Diffraction and Wavelength


  For a given obstacle size, low-frequency sounds (long wavelengths) diffract more readily than high-
  frequency sounds (short wavelengths). Conversely, for a given obstacle, high frequencies diffract less
  readily than low frequencies. Diffraction is less noticeable for light than it is for sound because of the
  comparatively short wavelengths of light. As a result, optical shadows are more distinct than
  acoustical shadows. You might easily hear the diffracted music from a room down the hallway, but
  you might not see the diffracted light from there.

      Looked at in another way, the effectiveness of an obstacle in diffracting sound is determined by the
  acoustic size of the obstacle. Acoustic size is measured in terms of the wavelength of the sound. An
  obstacle is acoustically small if wavelengths are long, but the same object is acoustically large if
  wavelengths are short. This relationship is described in more detail in the following text.

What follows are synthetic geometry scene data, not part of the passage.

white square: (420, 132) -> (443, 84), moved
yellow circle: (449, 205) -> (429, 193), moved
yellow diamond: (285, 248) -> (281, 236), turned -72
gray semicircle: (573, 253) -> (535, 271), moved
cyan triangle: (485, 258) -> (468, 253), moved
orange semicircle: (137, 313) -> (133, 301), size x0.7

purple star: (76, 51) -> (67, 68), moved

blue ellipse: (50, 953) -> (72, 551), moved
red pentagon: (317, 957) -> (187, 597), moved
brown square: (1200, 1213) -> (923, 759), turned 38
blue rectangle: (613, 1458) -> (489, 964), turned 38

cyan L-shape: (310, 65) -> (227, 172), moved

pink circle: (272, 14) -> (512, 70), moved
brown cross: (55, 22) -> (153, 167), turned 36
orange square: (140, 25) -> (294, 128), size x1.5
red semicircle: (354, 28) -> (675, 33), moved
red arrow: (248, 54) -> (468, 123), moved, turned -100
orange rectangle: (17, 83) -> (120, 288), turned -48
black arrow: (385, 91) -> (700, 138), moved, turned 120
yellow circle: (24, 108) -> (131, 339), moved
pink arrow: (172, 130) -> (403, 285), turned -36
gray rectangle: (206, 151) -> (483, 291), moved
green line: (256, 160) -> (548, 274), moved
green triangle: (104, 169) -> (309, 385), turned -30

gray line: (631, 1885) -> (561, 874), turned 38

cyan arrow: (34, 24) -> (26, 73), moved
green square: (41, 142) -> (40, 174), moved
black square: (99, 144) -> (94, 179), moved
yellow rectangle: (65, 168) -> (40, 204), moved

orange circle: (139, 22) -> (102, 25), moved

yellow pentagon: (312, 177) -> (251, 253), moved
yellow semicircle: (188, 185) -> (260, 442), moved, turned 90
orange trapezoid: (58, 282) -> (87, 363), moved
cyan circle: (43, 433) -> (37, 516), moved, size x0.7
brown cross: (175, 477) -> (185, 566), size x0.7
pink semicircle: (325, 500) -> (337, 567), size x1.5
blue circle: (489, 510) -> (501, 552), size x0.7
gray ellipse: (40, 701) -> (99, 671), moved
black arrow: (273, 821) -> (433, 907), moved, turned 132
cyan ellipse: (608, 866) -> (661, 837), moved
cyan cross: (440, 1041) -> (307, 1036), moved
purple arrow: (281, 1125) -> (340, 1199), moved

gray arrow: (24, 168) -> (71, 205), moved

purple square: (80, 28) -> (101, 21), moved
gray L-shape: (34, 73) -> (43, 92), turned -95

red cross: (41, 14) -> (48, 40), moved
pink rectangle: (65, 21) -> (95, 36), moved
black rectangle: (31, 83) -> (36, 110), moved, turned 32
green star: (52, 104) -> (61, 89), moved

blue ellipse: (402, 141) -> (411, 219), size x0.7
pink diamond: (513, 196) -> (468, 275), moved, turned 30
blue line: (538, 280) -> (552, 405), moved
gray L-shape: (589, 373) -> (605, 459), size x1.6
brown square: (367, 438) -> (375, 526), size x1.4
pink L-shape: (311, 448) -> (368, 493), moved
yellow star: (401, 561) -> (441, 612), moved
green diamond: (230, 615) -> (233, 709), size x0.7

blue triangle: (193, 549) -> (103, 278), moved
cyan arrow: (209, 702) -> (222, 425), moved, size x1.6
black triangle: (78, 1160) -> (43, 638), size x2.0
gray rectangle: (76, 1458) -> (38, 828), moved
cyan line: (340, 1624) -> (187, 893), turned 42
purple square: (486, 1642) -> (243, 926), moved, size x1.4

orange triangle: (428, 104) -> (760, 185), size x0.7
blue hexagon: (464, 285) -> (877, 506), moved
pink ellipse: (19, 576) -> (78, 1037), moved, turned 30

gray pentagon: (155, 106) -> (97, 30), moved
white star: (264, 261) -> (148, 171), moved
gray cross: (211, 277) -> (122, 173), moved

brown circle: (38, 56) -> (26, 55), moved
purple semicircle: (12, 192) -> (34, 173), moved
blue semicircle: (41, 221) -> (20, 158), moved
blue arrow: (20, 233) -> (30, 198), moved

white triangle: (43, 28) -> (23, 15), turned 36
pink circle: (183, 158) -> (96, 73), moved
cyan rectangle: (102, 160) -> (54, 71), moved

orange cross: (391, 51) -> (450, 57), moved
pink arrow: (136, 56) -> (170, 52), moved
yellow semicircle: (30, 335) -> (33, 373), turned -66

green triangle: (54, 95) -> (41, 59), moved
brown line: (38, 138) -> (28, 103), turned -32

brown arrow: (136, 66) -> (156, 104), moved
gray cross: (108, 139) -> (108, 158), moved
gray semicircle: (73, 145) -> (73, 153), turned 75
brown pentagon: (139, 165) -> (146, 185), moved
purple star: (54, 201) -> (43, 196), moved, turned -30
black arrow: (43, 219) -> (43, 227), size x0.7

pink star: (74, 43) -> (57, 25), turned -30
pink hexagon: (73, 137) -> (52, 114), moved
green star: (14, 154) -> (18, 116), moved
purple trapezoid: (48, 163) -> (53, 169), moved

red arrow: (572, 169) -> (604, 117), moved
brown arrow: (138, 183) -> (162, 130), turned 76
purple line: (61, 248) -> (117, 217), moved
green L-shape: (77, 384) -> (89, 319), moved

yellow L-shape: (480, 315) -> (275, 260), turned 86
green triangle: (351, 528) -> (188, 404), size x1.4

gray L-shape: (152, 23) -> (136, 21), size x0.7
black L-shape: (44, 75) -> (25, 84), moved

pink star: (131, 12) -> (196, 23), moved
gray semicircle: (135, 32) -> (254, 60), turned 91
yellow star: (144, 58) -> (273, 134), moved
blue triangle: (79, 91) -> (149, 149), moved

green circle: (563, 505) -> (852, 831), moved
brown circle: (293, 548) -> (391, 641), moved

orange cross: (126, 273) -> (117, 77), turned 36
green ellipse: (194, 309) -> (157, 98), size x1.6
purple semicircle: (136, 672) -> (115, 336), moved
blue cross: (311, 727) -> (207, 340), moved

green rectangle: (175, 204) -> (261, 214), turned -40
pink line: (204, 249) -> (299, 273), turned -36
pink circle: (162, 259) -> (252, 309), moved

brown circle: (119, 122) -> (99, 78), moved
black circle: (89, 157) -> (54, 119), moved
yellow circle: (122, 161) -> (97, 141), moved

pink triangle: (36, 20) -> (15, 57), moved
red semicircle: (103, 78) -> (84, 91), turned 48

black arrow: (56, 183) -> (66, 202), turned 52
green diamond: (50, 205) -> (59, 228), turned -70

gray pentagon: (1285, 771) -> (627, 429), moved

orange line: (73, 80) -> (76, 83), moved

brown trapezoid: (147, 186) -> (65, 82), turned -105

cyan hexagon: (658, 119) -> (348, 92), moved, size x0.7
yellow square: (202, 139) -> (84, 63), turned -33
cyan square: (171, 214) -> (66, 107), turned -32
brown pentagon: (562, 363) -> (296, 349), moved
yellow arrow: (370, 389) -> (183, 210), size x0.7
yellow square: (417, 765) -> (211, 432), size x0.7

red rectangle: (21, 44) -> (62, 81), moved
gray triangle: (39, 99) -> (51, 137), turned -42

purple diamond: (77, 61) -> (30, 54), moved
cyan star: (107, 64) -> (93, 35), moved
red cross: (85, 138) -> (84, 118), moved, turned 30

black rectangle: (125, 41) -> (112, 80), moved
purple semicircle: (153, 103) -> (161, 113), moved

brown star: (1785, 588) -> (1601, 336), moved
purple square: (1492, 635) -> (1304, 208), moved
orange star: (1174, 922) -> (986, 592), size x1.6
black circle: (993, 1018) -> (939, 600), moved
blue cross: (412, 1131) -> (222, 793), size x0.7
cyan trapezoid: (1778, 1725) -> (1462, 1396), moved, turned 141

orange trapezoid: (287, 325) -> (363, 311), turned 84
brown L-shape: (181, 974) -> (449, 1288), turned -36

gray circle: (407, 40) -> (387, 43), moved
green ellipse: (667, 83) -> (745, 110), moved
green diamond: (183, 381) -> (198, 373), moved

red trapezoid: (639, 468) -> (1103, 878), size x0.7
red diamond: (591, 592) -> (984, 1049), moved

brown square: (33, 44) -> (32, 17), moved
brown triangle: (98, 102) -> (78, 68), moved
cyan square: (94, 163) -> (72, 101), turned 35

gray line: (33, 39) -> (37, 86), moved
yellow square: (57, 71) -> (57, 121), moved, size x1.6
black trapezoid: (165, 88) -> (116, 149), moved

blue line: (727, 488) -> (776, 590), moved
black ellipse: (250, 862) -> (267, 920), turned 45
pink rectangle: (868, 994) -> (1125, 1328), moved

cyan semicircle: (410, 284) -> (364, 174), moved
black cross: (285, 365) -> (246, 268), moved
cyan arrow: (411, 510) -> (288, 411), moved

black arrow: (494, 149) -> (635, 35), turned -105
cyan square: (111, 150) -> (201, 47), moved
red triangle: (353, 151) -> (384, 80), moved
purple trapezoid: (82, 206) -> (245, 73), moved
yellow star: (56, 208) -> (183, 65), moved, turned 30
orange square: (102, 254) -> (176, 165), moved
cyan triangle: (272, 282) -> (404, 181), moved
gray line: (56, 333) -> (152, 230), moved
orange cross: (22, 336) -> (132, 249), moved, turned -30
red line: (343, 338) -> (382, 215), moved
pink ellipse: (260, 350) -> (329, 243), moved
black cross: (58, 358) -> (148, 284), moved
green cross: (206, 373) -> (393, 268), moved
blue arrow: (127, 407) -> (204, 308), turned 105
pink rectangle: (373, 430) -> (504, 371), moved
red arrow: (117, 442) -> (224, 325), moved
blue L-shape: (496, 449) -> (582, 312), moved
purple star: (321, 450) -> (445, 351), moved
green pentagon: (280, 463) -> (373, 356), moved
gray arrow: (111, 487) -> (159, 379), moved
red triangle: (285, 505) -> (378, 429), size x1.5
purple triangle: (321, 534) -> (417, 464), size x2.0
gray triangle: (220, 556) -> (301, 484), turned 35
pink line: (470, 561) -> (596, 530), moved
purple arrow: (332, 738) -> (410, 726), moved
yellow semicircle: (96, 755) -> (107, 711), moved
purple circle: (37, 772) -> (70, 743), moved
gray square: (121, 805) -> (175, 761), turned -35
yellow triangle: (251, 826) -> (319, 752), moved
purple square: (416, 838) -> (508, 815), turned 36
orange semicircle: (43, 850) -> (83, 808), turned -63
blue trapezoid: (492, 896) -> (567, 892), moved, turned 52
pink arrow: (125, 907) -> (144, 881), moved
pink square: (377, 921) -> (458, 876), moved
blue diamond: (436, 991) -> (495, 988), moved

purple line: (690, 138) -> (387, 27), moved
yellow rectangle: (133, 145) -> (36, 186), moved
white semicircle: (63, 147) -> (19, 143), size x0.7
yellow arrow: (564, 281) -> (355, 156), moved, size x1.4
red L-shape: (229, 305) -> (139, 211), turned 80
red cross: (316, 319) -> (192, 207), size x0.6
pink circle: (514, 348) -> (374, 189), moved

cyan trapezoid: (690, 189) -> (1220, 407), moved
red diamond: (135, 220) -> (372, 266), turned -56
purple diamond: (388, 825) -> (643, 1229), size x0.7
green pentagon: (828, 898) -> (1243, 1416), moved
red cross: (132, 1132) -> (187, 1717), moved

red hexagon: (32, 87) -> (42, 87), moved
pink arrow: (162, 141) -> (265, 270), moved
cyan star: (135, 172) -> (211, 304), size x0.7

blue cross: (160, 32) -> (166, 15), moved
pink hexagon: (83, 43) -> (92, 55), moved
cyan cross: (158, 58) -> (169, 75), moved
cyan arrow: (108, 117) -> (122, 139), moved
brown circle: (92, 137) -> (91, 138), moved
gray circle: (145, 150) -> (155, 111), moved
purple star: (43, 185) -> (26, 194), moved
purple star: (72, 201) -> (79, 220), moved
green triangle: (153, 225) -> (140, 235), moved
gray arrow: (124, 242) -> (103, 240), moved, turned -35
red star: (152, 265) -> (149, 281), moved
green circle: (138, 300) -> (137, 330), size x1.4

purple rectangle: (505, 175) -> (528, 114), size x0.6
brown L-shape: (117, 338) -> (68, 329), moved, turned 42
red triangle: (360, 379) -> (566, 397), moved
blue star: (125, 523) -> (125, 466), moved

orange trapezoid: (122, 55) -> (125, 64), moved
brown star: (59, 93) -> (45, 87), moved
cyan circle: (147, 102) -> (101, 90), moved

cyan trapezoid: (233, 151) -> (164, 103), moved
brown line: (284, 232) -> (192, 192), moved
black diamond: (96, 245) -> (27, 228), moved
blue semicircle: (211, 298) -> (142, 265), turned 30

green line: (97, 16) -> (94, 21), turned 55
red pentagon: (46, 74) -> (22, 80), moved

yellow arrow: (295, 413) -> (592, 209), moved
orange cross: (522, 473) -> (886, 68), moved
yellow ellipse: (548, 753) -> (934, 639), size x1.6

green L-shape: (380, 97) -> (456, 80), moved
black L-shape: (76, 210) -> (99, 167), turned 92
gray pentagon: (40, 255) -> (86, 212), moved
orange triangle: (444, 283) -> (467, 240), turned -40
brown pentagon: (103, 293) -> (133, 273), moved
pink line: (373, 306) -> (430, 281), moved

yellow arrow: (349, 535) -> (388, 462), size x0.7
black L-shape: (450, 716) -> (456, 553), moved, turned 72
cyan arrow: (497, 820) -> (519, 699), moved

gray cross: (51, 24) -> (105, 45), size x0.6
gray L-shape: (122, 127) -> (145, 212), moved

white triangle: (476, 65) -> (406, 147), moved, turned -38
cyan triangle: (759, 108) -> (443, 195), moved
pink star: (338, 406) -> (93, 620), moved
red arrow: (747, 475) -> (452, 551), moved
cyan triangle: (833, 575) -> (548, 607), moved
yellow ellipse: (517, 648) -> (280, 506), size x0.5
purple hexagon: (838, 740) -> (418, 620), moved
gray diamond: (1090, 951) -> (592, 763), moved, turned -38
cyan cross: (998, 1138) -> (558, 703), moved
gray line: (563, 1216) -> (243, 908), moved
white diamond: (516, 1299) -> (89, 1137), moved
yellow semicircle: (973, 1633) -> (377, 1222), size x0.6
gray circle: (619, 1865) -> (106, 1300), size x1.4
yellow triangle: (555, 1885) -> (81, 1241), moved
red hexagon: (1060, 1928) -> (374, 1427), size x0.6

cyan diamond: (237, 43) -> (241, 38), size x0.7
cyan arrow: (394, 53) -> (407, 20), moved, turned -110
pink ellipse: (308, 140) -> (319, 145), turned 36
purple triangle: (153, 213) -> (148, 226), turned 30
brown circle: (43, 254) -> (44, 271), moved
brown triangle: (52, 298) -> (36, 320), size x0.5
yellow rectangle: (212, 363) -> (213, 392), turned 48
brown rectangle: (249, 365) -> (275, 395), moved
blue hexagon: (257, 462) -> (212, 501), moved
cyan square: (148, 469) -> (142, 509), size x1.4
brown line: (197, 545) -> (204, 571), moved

  Diffraction by Obstacles

  If an obstacle is acoustically small relative to wavelength, sound will easily diffract around it. The
  sound will bend around a small obstacle with only slight disturbance, creating little or no acoustical
  shadow. When an obstacle’s dimensions are smaller or equal to the wavelength, virtually all sound

  will be diffracted. As noted, each wavefront passing the obstacle becomes a line of new point
  sources radiating sound into the shadow zone by diffraction. On the other hand, if an obstacle is
  acoustically large relative to wavelength, diffraction is less pronounced and a larger acoustical
  shadow is created. In addition, sound will tend to be reflected by a large obstacle; thus we see that
  obstructions act as frequency-dependent reflectors.

      As noted, the effectiveness of an obstacle in diffracting sound is determined by the acoustic size of
  the obstacle. Consider two objects in Fig. 7-1 and their behavior with the same wavelength of sound.
  In Fig. 7-1A, the obstacle is small compared to the wavelength of the sound, thus sound strongly
  diffracts around it; the obstacle has no appreciable effect on the passage of sound. In Fig. 7-1B,
  however, if the obstacle is several wavelengths across, diffraction is less pronounced and the
  obstacle casts an acoustical shadow. Although not shown in this figure, some sound waves are also
  reflected from the face of the obstacle.